> [HOW TO COMPLETE THIS TASK] Return every line from the records below in which the word "Schlagbaum" is found.

-- RECORDS SUPPLIED follows --

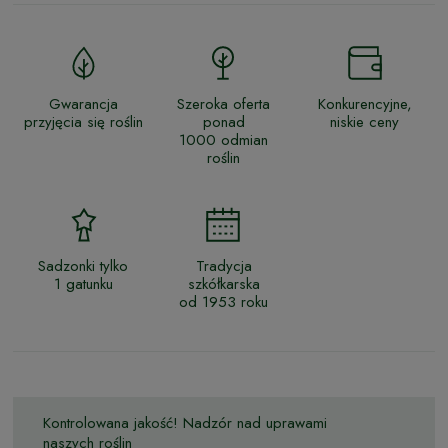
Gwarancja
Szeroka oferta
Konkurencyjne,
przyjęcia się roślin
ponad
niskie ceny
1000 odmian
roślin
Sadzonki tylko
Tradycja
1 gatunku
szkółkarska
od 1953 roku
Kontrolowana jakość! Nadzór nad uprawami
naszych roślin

-- RECORDS SUPPLIED concluded --
-- RECORDS SUPPLIED follows --

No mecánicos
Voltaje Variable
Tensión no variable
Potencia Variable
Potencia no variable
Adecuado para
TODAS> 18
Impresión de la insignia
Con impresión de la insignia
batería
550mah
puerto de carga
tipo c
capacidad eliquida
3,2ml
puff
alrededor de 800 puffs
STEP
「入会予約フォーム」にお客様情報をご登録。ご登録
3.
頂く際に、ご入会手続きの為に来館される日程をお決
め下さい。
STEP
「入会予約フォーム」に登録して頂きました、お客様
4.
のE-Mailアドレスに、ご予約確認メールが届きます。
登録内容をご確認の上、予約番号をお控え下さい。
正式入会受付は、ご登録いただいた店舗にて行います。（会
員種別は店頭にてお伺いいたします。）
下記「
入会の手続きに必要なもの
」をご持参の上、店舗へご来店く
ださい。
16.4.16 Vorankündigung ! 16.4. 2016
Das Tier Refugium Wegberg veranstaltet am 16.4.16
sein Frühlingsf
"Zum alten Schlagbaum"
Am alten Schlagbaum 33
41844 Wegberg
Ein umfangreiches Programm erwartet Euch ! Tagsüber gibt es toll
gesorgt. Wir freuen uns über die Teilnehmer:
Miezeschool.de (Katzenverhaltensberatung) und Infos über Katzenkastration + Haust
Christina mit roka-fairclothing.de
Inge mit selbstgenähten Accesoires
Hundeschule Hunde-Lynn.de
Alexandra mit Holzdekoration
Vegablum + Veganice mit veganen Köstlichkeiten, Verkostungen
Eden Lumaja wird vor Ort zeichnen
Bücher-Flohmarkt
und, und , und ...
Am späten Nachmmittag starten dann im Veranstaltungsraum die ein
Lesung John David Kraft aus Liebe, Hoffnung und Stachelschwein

-- RECORDS SUPPLIED concluded --

> [WRITTEN REPLY]
"Zum alten Schlagbaum"
Am alten Schlagbaum 33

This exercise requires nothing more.